Metro India, Retro India

In a land where communal riots, honour killings are prevalent, liberty to indulge in religious, personal or social slander on social media is risky

The news of the government’s possible attempts to enact a law to monitor social media has understandably ignited a debate. There seem to be few takers for the government’s motives in the enactment of such a law. Governments across the world have rather low levels of credibility on such contentious issues as the expectation of the public usually is that their deeds are going to be different from their words. The general feeling is that the law might be a fig leaf for the government to muzzle anything on the Net and social media that they find inconvenient.

The media in India has evolved though not to the desired levels of freedom but relatively to improved levels of freedom. It might be negation of the concept of freedom of press if the government actually enacts and uses the law to censor the unpalatable. That having been said, the whole concept of the social media is different from the traditional media as symbolised by newspapers, television etc. These types of media have a physical presence and are accountable to the society and to the laws of the land. Social media, on the other hand, is partly real and partly a virtual world, dominated by fake accounts and absolutely no accountability.
The social media, especially Twitter and Facebook, were flooded with tweets and updates, critical of the law. The response as an instant reaction seems natural but it is very difficult to imagine an unregulated social media in a country like India. This country has a history of bloodbath due to communal riots and a host of other conflicts. The levels of literacy are still low, income levels are low and interpretations of information vary vastly across regions and ethnic groups. And, it is so easy to start a riot. To sum it up, the cultural, social and political context for a country like India is different from the West. The levels of tolerance are low and the empirical evidence on riots and fatalities in riots are simply incomparable to the West.
There seems to be a Metro India and Retro India. Metro India is the India which is the recipient of the benefits of the economic boom. This India symbolises the new breed of upper middle class professionals — shopping malls, foreign brands and social media users. This is a fringe minority but ever audible and visible by virtue of their new-found economic clout, and often tries to pass off as India — Retro India. Metro India seems keen to embrace and imitate whatever the West does, unmindful of the dangers lurking in the backyard, in Retro India. Emulation of the success of the West is certainly desirable but blind imitation is bound to prove a dangerous affair.

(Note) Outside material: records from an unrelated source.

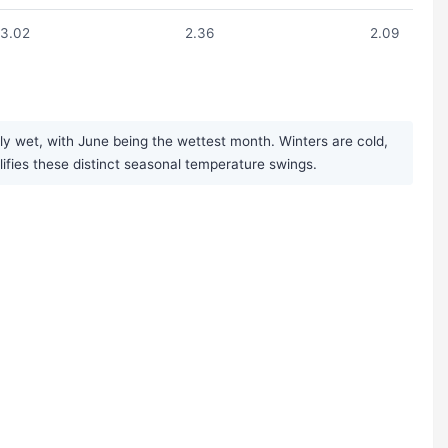
3.02
2.36
2.09
y wet, with June being the wettest month. Winters are cold,
plifies these distinct seasonal temperature swings.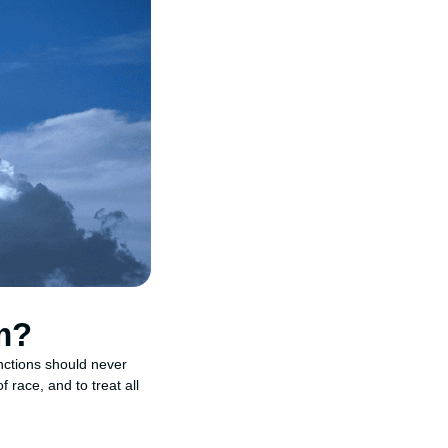
m?
inctions should never
 race, and to treat all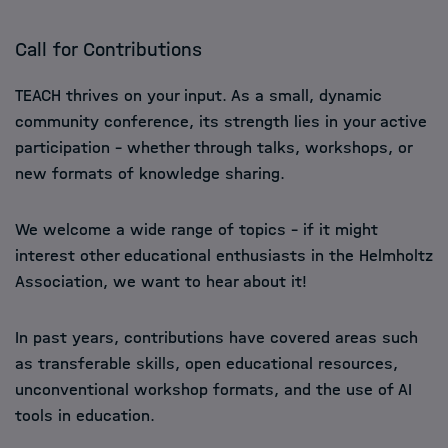
Call for Contributions
TEACH thrives on your input. As a small, dynamic
community conference, its strength lies in your active
participation – whether through talks, workshops, or
new formats of knowledge sharing.
We welcome a wide range of topics – if it might
interest other educational enthusiasts in the Helmholtz
Association, we want to hear about it!
In past years, contributions have covered areas such
as transferable skills, open educational resources,
unconventional workshop formats, and the use of AI
tools in education.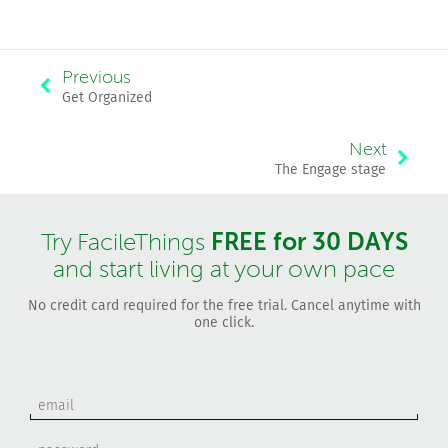
Previous
Get Organized
Next
The Engage stage
FREE for 30 DAYS
Try FacileThings
and start living at your own pace
No credit card required for the free trial. Cancel anytime with
one click.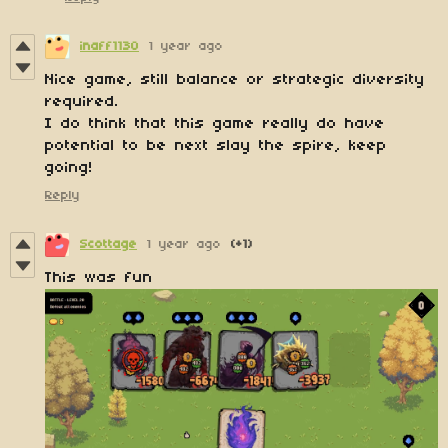
inaff1130
1 year ago
Nice game, still balance or strategic diversity
required.
I do think that this game really do have
potential to be next slay the spire, keep
going!
Reply
Scottage
1 year ago
(+1)
This was fun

People who advocate completely unmonitored social media need to explain who would be responsible in the event of a stray tweet being interpreted as inappropriate or offensive by a particular religious or an ethnic group. In the 2010 summer unrest in Kashmir something went unnoticed. What was clubbed as a part of the larger unrest was one particular incident which was triggered by false reporting by a foreign channel which incited a particular Muslim sect. The news item was followed by rioting and rampage and the destruction left about a dozen people dead and collateral damage worth crores. Recently, there was a Facebook account depicting extremely objectionable, obnoxious stuff about Islam. There were rumours that Facebook might be banned. And had the group not been removed, the government might have had to actually ban it. We would want to use the Facebook rather than see it eventually banned or be responsible for fatalities. Facebook and Twitter are excellent mediums, but they are international concepts and are not tailored specifically for the South Asian region. In the South Asia, they certainly cannot be as open as they are in the West. The “one size fits all” obsession for Western imitation by Metro India is delusional as it is oblivious of the frailties that haunt India.
Liberties, justices, freedoms are the results of an evolutionary process and intricately interlinked to local contexts. The cultural context in India may not be ready to take in information from anonymous sources and interpret it in the right spirit. Religion still dictates dresses and social codes and even the eating habits of a huge majority of the population in India. And the inhabitants of Retro India, unlike the inhabitants of Metro India, are economically depressed and vulnerable to incitement and cannot possibly be burdened by unmonitored information from anonymous sources who owe no accountability or, most of the times, even identity to the law of the land.
Religion is invisibly and visibly weaved into most of the societal sectors. So the concepts of honour, dishonour, slander are serious, emotive issues. In a land where communal riots and honour killings are still prevalent, liberty to indulge in religious, personal or social slander on social media is fraught with risks.
Metro India will have to wait for Retro India to evolve and Metro India will have to evolve within as well. When the local police in Kashmir arrests young boys for Facebook updates, Metro India presses the mute button. And when they feel their concept of liberties might be trespassed, they release the mute button. The spirit of libertarianism cannot be selective. For free flow of liberties, justices and freedoms, the evolutionary process would have to pass the obstacle in affording these concepts to fellow beings.

The writer is the chairman of J&K Peoples Conference. He can be reached at lone.sajad@gmail.com

Comments

The writer`s view is partly

The writer`s view is partly acceptable as his thoughts are based on J&K. So it can be taken wiyh a pinch of salt. However I also vote for a freedom to express. In the case of communal riots, nobody is thinking about the community EXILED form J&K.
A writer is a thinker also. And if he is not thinking for a particular group he should be brave to say it in advance.Liberty/ freedom should not be limited if we vote for democracy. Progress will come when the land is free from ill thoughts.